Оттесняют меня двое безмолвных, в одинаковых серых нейлоновых курточках и в надвинутых на глаза шляпах. Шепчут мне:

— He положено!

Динара? Сергей?

Теперь, задним числом, иной раз и кажется мне: я что-то предвидел. Предчувствовал. И они, они оба тоже предчувствовали конец: припоминаю загадочные обмолвки, мимолетные взгляды, которыми они иногда обменивались. Впрочем, задним числом чего только не придумает человек!

Аполлон озарен снова вспыхнувшим светом. В темном небе шарят лучи прожекторов. Я у Маркса, уже, у Карлуши. Я с опаской и с недоверием взгляд бросаю наверх. Да, а все-таки в КГБ умеют работать: Аполлон на месте стоит, возвышается, и по левую руку его — полноценная лошадь. На всю эту группу навели лучи еще одного, дополнительного прожектора; и предстал Аполлон, как ему и положено, в лучах солнца.

— Папа, а ты уже пришел? — вопрошает Вася, сидя рядышком с дедом Карлушей. Я снимаю его:

— Хорошего,— говорю,— понемногу.

Из последних сил говорю: онемел почему-то. Но не следует показывать мальчику, как мне больно, как трудно мне.

У самого входа в метро — встреча.

— Здравствуйте,— почтительно улыбается Байрон.— С праздником вас!

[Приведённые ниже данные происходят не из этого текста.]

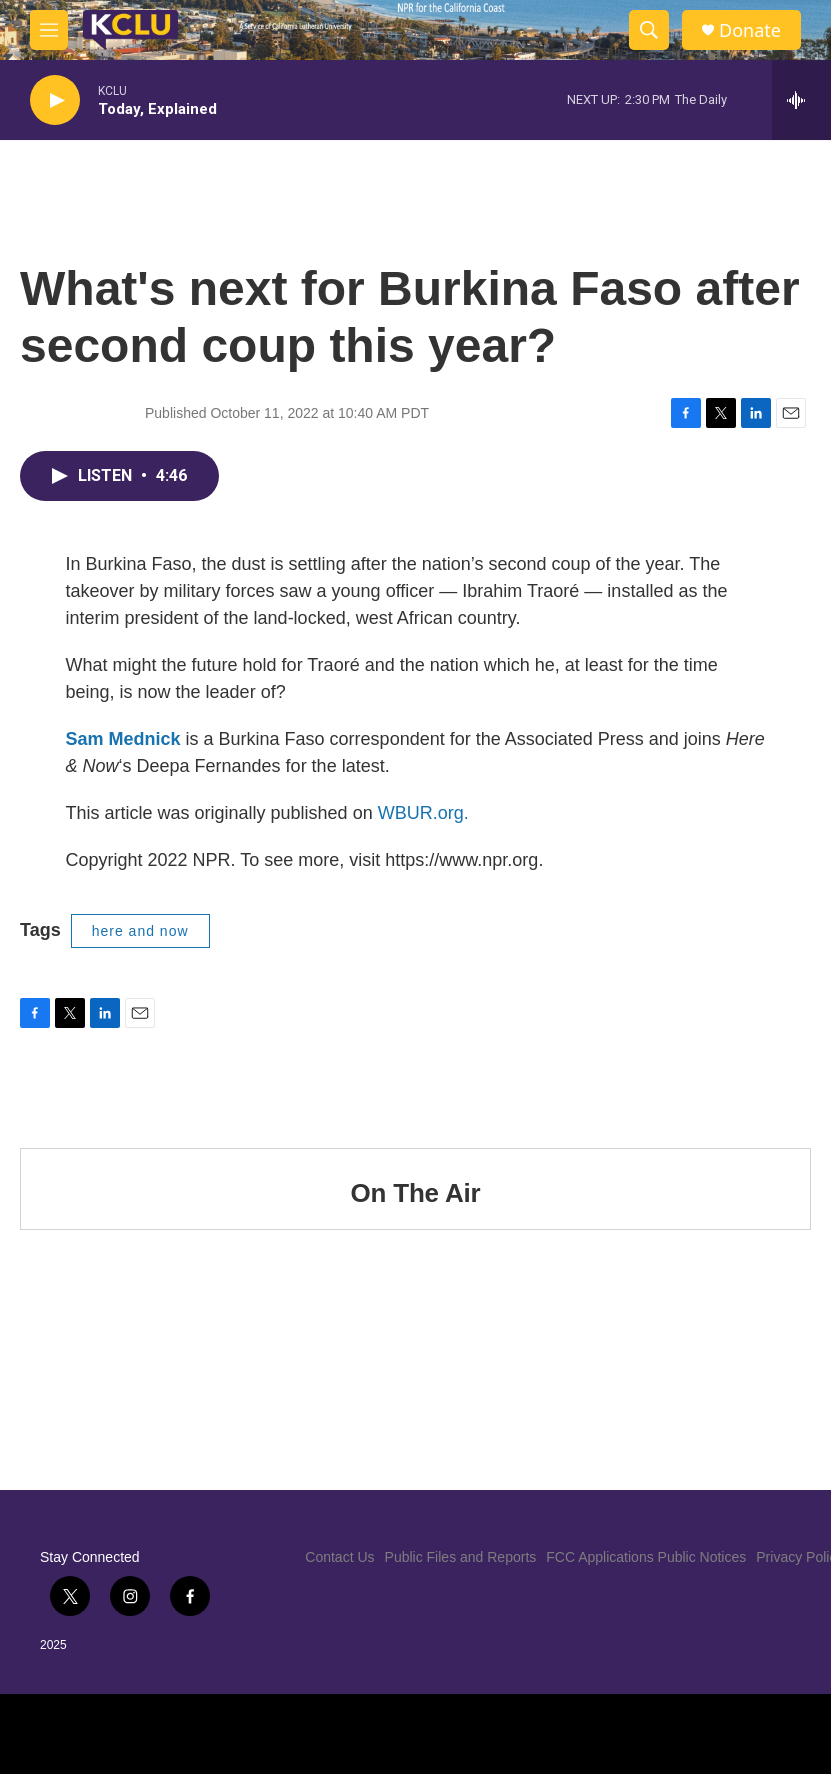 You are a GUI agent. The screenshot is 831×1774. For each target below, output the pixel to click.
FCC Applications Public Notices (646, 1557)
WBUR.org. (423, 813)
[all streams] (801, 100)
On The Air (416, 1193)
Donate (750, 30)
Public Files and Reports (461, 1557)
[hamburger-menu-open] (49, 30)
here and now (140, 931)
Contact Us (339, 1557)
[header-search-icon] (649, 30)
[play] (55, 100) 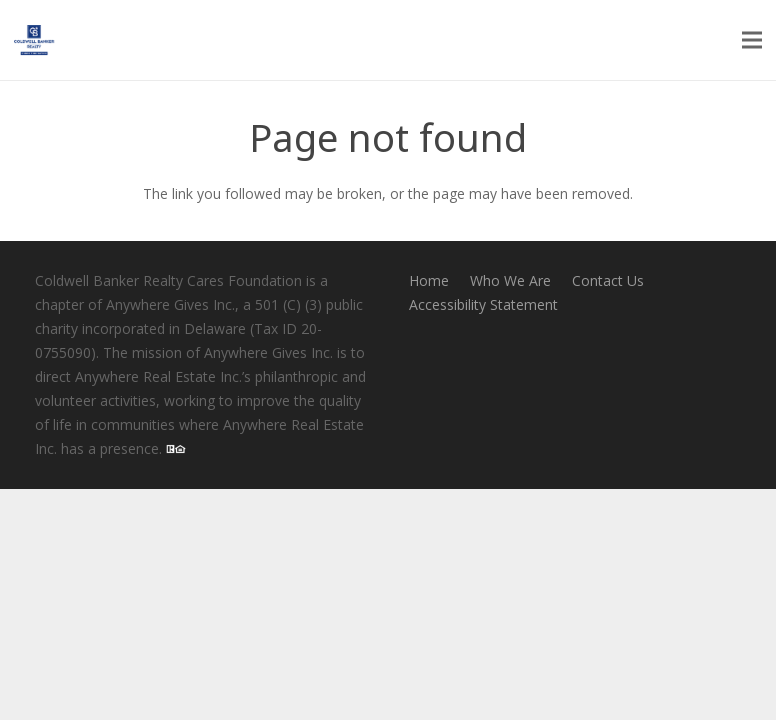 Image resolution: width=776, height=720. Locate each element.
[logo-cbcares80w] (34, 40)
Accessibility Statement (483, 304)
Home (429, 280)
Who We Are (510, 280)
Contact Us (608, 280)
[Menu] (752, 40) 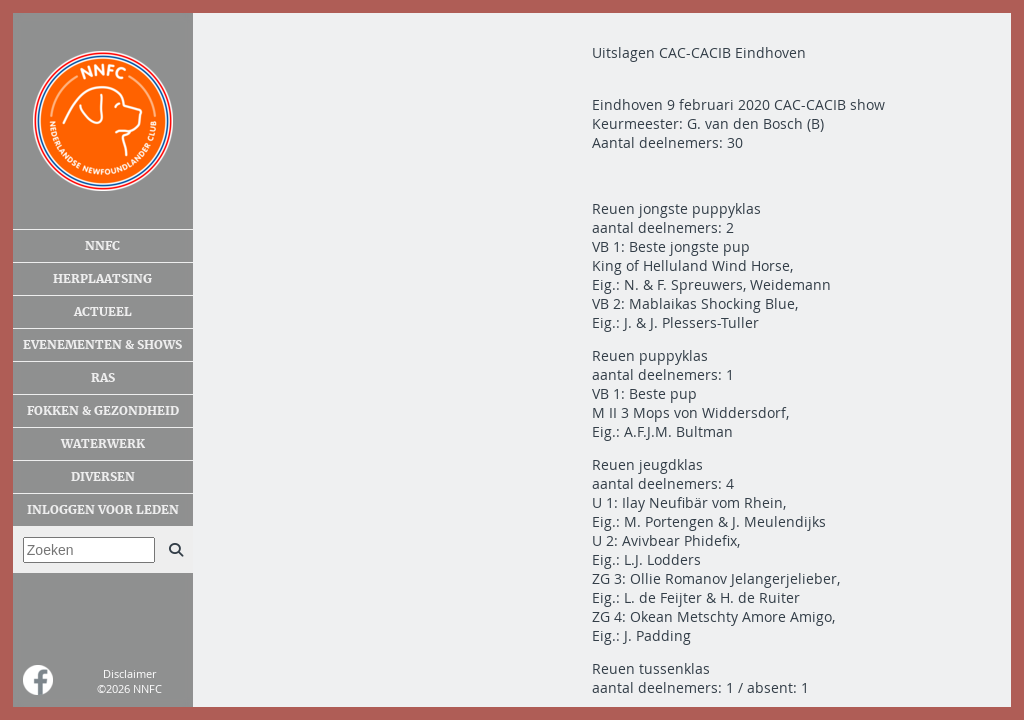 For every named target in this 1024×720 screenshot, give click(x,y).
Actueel (103, 312)
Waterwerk (103, 444)
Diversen (103, 477)
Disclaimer (129, 673)
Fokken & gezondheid (103, 411)
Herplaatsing (102, 279)
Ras (103, 378)
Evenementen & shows (102, 345)
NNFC (102, 246)
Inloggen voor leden (103, 510) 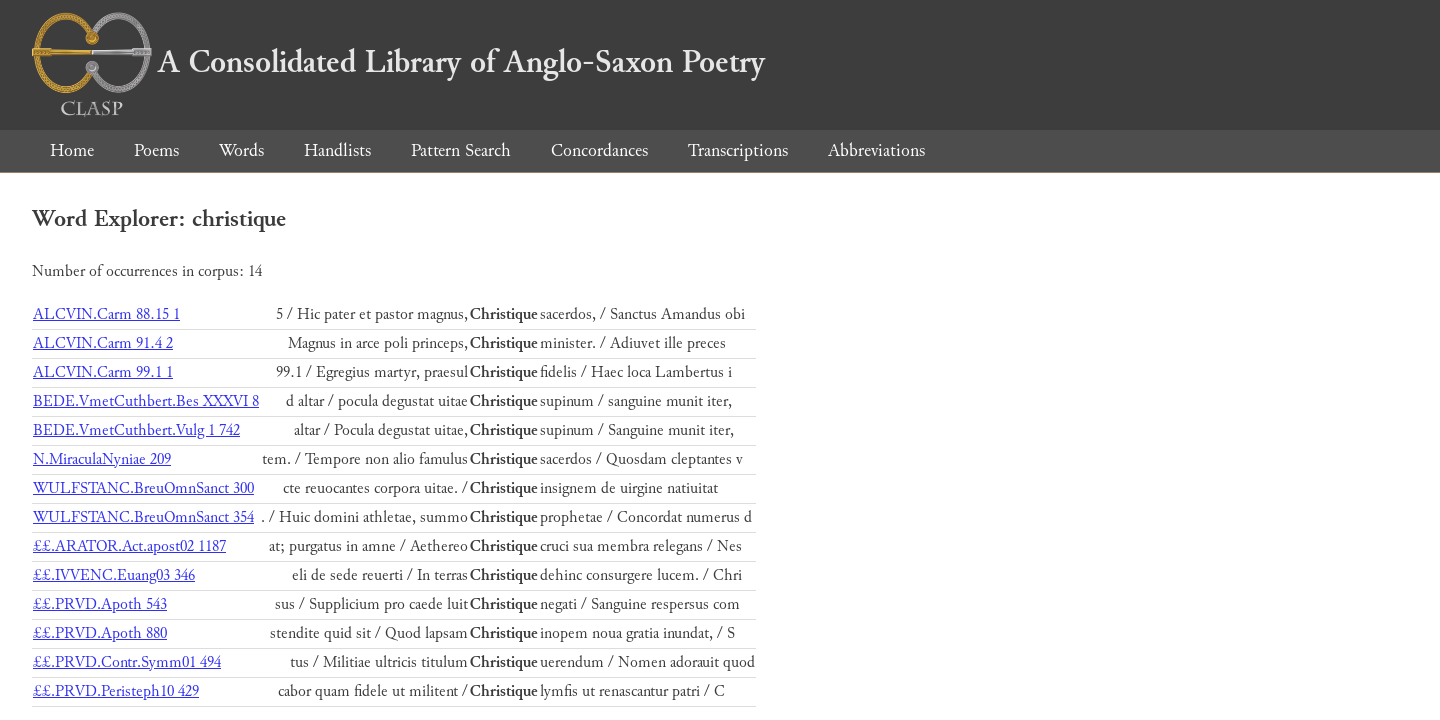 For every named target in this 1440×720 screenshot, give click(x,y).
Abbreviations (876, 150)
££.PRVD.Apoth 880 (100, 633)
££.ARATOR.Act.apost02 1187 (129, 546)
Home (72, 150)
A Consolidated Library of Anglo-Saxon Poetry (398, 62)
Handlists (337, 150)
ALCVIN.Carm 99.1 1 (103, 372)
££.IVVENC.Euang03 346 (114, 575)
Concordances (599, 150)
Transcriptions (738, 150)
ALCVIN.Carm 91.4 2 (103, 343)
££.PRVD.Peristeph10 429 (116, 691)
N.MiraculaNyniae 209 (102, 459)
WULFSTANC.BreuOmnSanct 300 (143, 488)
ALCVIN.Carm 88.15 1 (106, 314)
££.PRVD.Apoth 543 (100, 604)
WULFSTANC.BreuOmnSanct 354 (143, 517)
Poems (156, 150)
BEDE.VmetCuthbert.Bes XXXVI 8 (146, 401)
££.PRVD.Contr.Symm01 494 (127, 662)
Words (241, 150)
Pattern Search (461, 150)
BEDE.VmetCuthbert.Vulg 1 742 (136, 430) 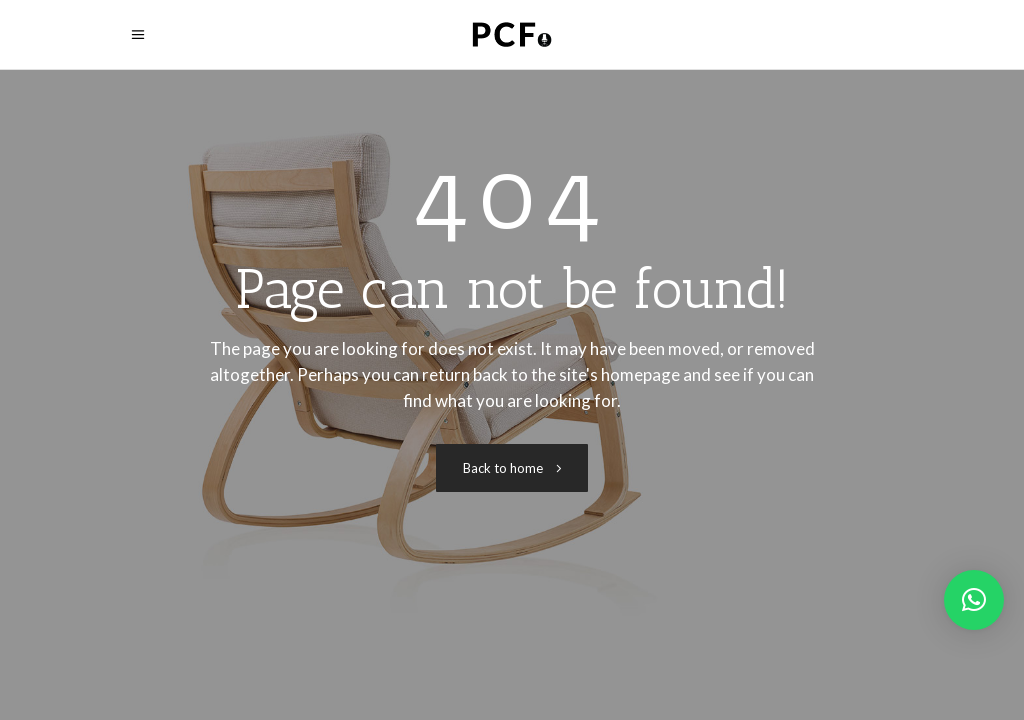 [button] (974, 600)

— Байрон, милый,— хриплю я все еще не до конца оттаявшими губами,— Рад вас видеть, вас тоже с праздником, раз уж нам судьба такая выпала по праздникам друг с другом встречаться.

Катя к нам подходит — стояла в сторонке, изучала афишу какую-то:

— Здравствуйте!

— А вы слышали,— спрашивает Байрон,— говорят, будто бы Аполлон упал. Но тогда почему же он на месте стоит?

— Никуда он не падал,— назидательно встревает в наш разговор тот, с меда­лями, который про ЦРУ разорялся.— Распускаются, понимаете, глупейшие слухи. А может, они и не такие уж глупые? Провокационные слухи?

— В самом деле, Байрон,— я говорю.— Все в порядке. Какая-то лошадь споткнулась; вероятно, где-то конная милиция оплошала. А народ возбужден, много пьяных, черт-те что и придумали от большого ума. Вы идите гуляйте.

Байрон вежливо кланяется. Катя делает изящнейший книксен — не напрасно же возили ее на Поварскую к французу-танцмейстеру.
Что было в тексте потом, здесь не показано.